Tapi apa artinya kesempatan bila dana tetap tak memadai? Untuk urusan mewujudkan impian, kelas menengah kerap kali disalip oleh orang-orang kaya. Faktanya, penurunan harga rumah malah jadi momentum bagi para investor untuk berinvestasi.
Ketua Umum Asosiasi Real Estate Broker Indonesia (Arebi) Lukas Bong mengatakan banyak investor yang sudah siap mencari properti yang tepat. Prinsipnya sederhana saja; siapa cepat, dia dapat. Saat seorang pemilik rumah berada dalam kondisi mendesak dan butuh uang, lalu terpaksa menjual rumahnya dengan harga jauh lebih murah, investor akan cekatan menyambar.
Menariknya, orang-orang yang berinvestasi di mata uang dolar juga bisa membaca momentum penurunan harga rumah ini sebagai peluang bagus. Bagi investor yang sebelumnya membeli dolar seharga Rp10.000/dolar, harganya saat ini bahkan mencapai Rp15.000/dolar.

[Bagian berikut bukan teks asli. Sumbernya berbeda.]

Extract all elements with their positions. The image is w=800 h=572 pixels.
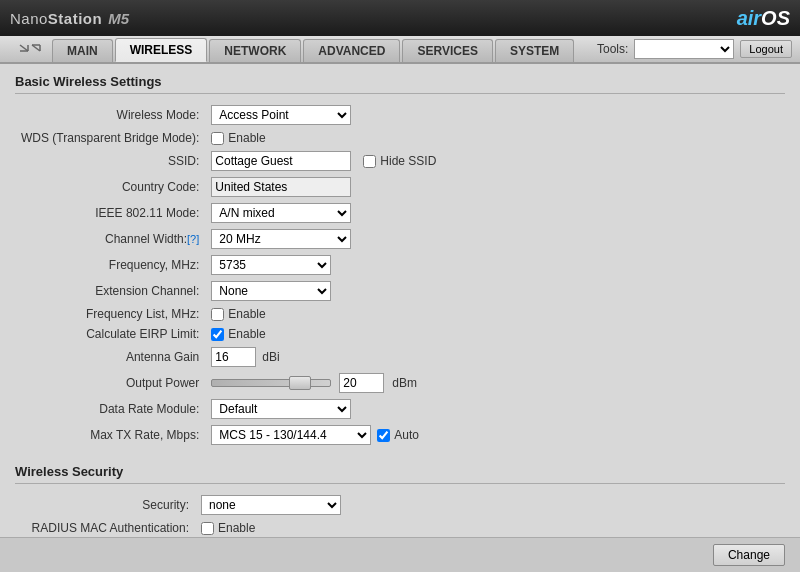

“Ada naik 30 persen ditambah diskon properti 20-30 persen. Jadi kalau mereka jual dolar, lalu beli properti, mereka bisa dapat properti separuh harga kurang lebih. Diskon mereka dapat barang yang potongannya 50-60 persen. Itu luar biasa, nggak pernah terjadi sebelumnya,” kata Lukas, Selasa (19/05/20).
Kelas menengah ke bawah juga banyak yang pemasukannya terdampak COVID-19, seperti pemotongan gaji atau bahkan pemutusan hubungan kerja (PHK). Kondisi ini semakin mempersempit peluang mereka.
Menurut data Pusat Pengelolaan Dana Pembiayaan Perumahan (PPDPP) Kementerian Pekerjaan Umum dan Perumahan Rakyat (Kemen PUPR), ada penurunan minat masyarakat membeli rumah di tengah pandemi COVID-19. Direktur Utama PPDPP Arief Sabaruddin tak menampik hal itu, meski penyaluran Fasilitas Likuditas Pembiayaan Perumahan (FLPP) terus dilakukan selama pandemi COVID-19 ini.
Catatan itu terlihat dari database management control PPDPP. Data yang bersumber dari aplikasi SiKasep (Sistem Informasi KPR Subsidi Perumahan) itu menunjukkan adanya tren penurunan pengajuan user SiKasep selama pandemi.
“Jika dalam kondisi normal (sebelum COVID-19), rata-rata tiap harinya masyarakat yang mendaftarkan diri sebagai user mencapai 3.000 calon debitur. Namun saat ini tidak sampai 1.000 user per harinya, menurun hingga sepertiga dari kondisi normal” kata Arief, Rabu (20/05).
Menurut Arief, hal itu terjadi karena kondisi perekonomian masyarakat, terutama masyarakat berpenghasilan rendah (MBR), sedang dalam kondisi terdampak COVID-19. Tidak menutup kemungkinan berdampak juga kepada MBR yang telah menerima bantuan dan mulai kesulitan melakukan angsuran.
Berdasarkan data yang telah disampaikan oleh 37 bank pelaksana terkait debitur FLPP terdampak COVID-19, per Rabu (06/05), terdapat sekitar 273.980 debitur perlu mendapat perhatian khusus.
Ali Tranghanda, CEO Indonesia Property Watch (IPW), menjelaskan bahwa di situasi saat ini, sebetulnya bargaining position itu ada di tangan pembeli, bukan di tangan penjual. Tinggal pilih, katanya, warga kelas menengah mau membeli rumah secondary atau rumah primary.
Menurut Ali, biasanya kalau rumah primary, saat ini banyak bonus-bonus, diskon-diskon atau cara bayar yang dipermudah oleh pihak pengembang.
“Nah, kelas menengah harus masuk ke sana. Memang belum semua, tapi ada beberapa pengembang yang mulai menawarkan itu. Misalnya minta dimundurin pembayarannya tiga sampai enam bulan, kemungkinan diizinkan karena pengembang butuh cashflow saat ini,” kata Ali saat dihubungi Asumsi.co, Rabu (10/06).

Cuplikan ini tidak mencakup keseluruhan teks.